* **GOAL OF THE EXERCISE**
Without the pictures, restate all of the data below word for word.

=== Section Start ===

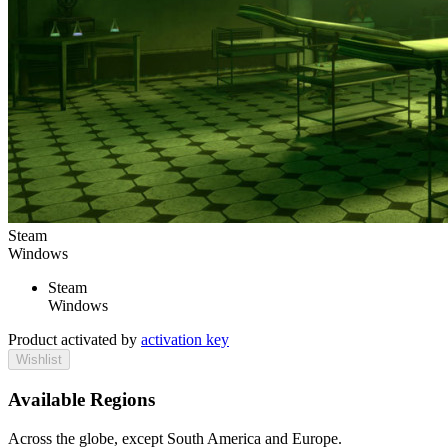
Steam
Windows
Steam
Windows
Product activated by
activation key
Wishlist
Available Regions
Across the globe, except South America and Europe.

=== Section End ===

* **SOLUTION TO THIS TASK**
Steam
Windows
Steam
Windows
Product activated by
activation key
Wishlist
Available Regions
Across the globe, except South America and Europe.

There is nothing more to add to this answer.